When shopping for car insurance, it is essential that motorists understand the terms of the Financial Responsibility Law. Drivers must understand that obtaining a car insurance policy is crucial, not only for their own protection, but for compliance with state law.
The Financial Responsibility Law was originally created to protect drivers involved in an automobile accident. When a collision occurs, there are often physical injuries sustained by the drivers and there can be significant damage to the automobiles involved. The Financial Responsibility Law requires drivers to prove financial ability to pay for damages incurred in a collision or when issued a traffic citation. All drivers must be financially responsible for their actions. The most common way to comply with financial responsibility law is to maintain current car insurance coverage. Drivers with current car insurance policies should carry their proof of insurance in their vehicles at all times. When involved in an accident, or pulled over by law enforcement, drivers can then easily locate their proof of insurance and comply with financial responsibility law. The requirement to present proof of car insurance coverage is not based on who was at fault in the accident. Under the Financial Responsibility Law, all parties must present proof of financial ability to pay for damages.
Failure to present proof of car insurance coverage can result in being issued a citation or worse.

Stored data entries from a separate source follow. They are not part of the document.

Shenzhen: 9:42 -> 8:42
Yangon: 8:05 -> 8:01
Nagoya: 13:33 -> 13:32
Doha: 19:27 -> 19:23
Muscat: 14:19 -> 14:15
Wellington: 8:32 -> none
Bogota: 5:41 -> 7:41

If one has coverage and simply does not have proof on his or her person, then he or she must mail in proof by a court appointed date to avoid further consequences. If one does not have a current car insurance policy, he or she is in violation of Financial Responsibility Law. Failing to present proof of coverage to law enforcement at the scene of an accident or when pulled over can result in suspension of one's driver's license. Financial Responsibility Law does not require drivers to present proof of insurance to obtain a driver's license or vehicle registration.

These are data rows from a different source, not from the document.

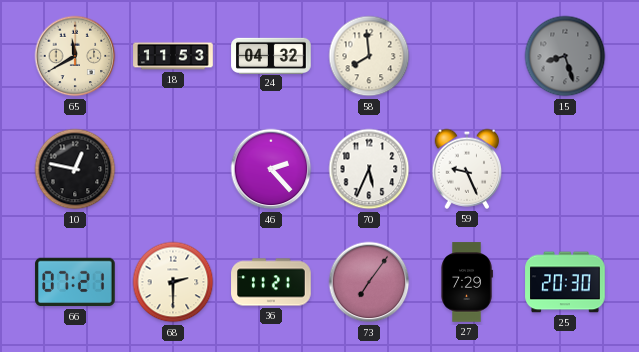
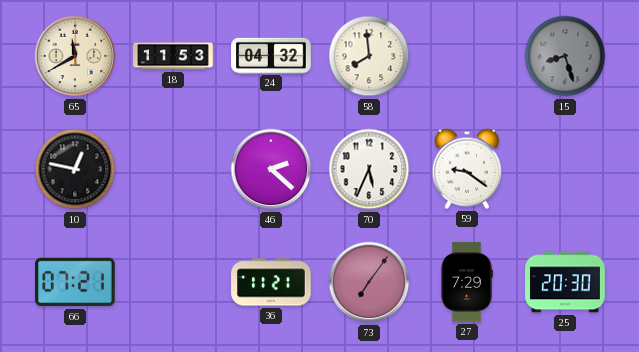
46: 2:23 -> 2:22
59: 9:26 -> 9:21
68: 2:30 -> none
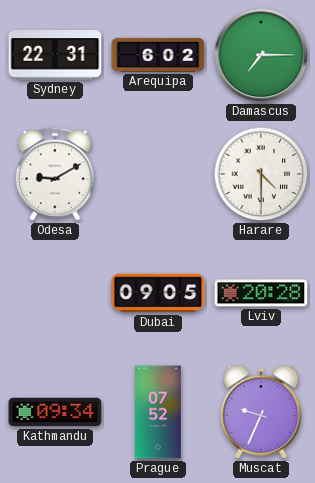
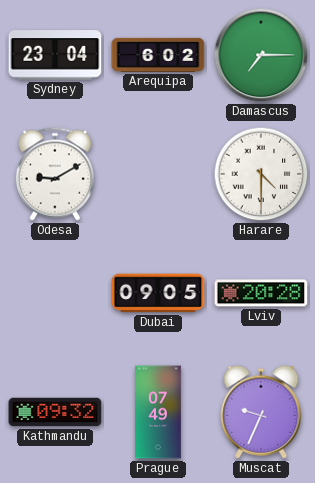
Sydney: 22:31 -> 23:04
Kathmandu: 09:34 -> 09:32
Prague: 07:52 -> 07:49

Under the Financial Responsibility Law, all parties must present proof of financial ability to pay for damages. Every state has a financial responsibility law that requires a minimum amount of liability coverage. To learn what the minimum requirement for coverage is in your state, check the Department of Motor Vehicles' state web site. It is recommended that drivers purchase more than the state minimum requirement for coverage to protect them adequately. Many car insurance policies include uninsured motorist protection and many states require an uninsured motorist clause in their minimum requirement for compliance with the Financial Responsibility Law. If the policy holder is involved in an accident with an uninsured motorist, the policy holder is afforded some financial protection under his or her own policy.